Luckily, our outbuilding is (still) under construction and the back room (still) holds all Paul’s tools. Yes, technically it means that the kids could potentially decide to play around with a hacksaw, but (upside!) it also means that Paul does not have to go outside to retrieve a ladder. Score one for slow-moving DIY home renovation.
It takes him just over 20 minutes to disable all of the alarms. Disable = remove.
Thank goodness that this happened while Paul was home.
Finally, there is sweet, blessed silence. The drama hasn’t ended, but at least it’s quiet. You can hear echoes of the sound leave our skin as we start to breathe a little easier.
Paul announces that he’s found the culprit: it was the detector in Kate’s room.
I push out the memory of Jenny, a teaching colleague at Michigan, who lost her entire primary source document collection, the result of more of a year’s dissertation research in Ghana, to a fire that smoldered quietly in the exterior wall of her apartment for more than 24 hours before bursting into flame through her wall. Surely, I say to myself, Kate’s room is fine.
I’m probably willing to say it’s fine, just to go back to sleep (big day! tomorrow! must leave house at 7am!) But I’m married to a responsible sort of guy and he’s not keeping his family in an unsafe house, by golly! He increases the intensity of the inspection. He re-checks all rooms. He conducts a flashlight search in the attic. He even braves the bitter cold to look around outside. (In retrospect, this is actually sort of hot, no?)
Meanwhile, he’s clearly irritated that he cannot identify a reason to cause the alarm. (Scotland Yard would be no help at all, Watson! We must uncover the true source of the misery!) The three of us, Will, Kate, and I, lay in bed listening to the bumping, ruffling, shifting sounds of Paul’s thorough inspections. Ever the helpful boy, Will offers his best hypotheses.
“Mommy, you know, the Addisonhunters are a group of very very very old ninjas who hunt down fires in the deep woods of Chinese….” (Hey, at least Will offers comic relief.) I do my best to calm the kids, who are still wide-eyed and dazed.
Finally, Paul is convinced that there is no immediately identifiable danger.
“Okay,” he says, holding on to a smoke detector, “I’ll start putting them back now.”
“WHAT?” (I’m thinking he’s out of his mind.)
Paul looks incredulous. “You don’t want to sleep in a house with no smoke detectors, do you?” Oh, right. Probably not a good idea, especially tonight.

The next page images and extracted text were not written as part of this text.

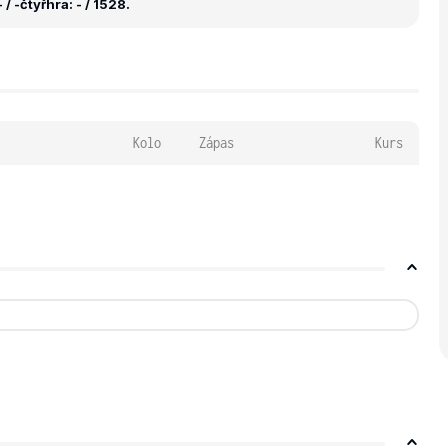
 / -
čtyřhra: - / 1528.
Kolo
Zápas
Kurs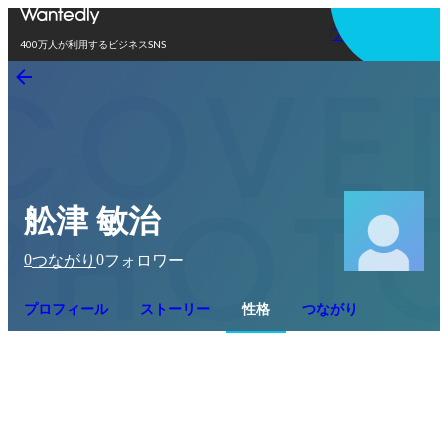
アプリを使う
400万人が利用するビジネスSNS
舩津 敏治
0
0
つながり
フォロワー
プロフィール
ストーリー
性格
つながり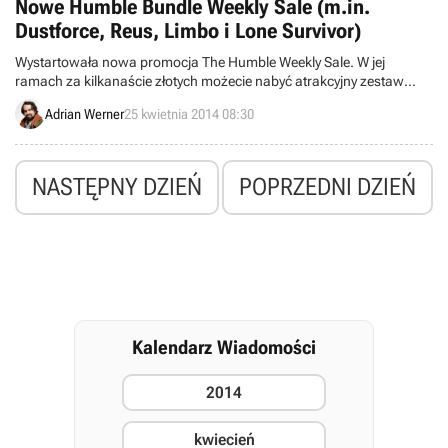
Nowe Humble Bundle Weekly Sale (m.in.
Dustforce, Reus, Limbo i Lone Survivor)
Wystartowała nowa promocja The Humble Weekly Sale. W jej
ramach za kilkanaście złotych możecie nabyć atrakcyjny zestaw
produkcji niezależnych, w skład którego wchodzą gry Thomas Was
Adrian Werner
25 kwietnia 2014 08:30
Alone, Puzzle Bots, Dustforce, VVVVVV, Cave Story+, Reus, Limbo,
Cthulhu Saves the World, Mutant Mudds Deluxe, Lone Survivor oraz
Element4l.
NASTĘPNY DZIEŃ
POPRZEDNI DZIEŃ
Kalendarz Wiadomości
2014
kwiecień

Thank goodness one of us considers these things.
After a half hour of taking down the offending alarms and 20 minutes of searching for signs of smoke, Paul starts the weaving-the-ladder-through-the house game. We listen to his progress as his selects a few rooms to re-equip. Fifteen minutes later…
FIRE FIRE. GET OUT.
Yes. It starts again.
The fifth of the five alarms he’s re-installed triggers a repeat performance. Oddly enough, we discover five alarms to be surprisingly equal in sound level to the previous 11 (12 if you count the carbon monoxide detector).
Kate sighs heavily and turns to once again, cover her ears. “Mommy,” she shouts, exasperated, “is our house on fire AGAIN?”
* Update. Neither Paul nor I slept a bit for the rest of the night, and no one slept in Kate’s room. Paul replaced the offending alarms (which he discovered had a high false-positive rate) with better-rated units and replaced all batteries.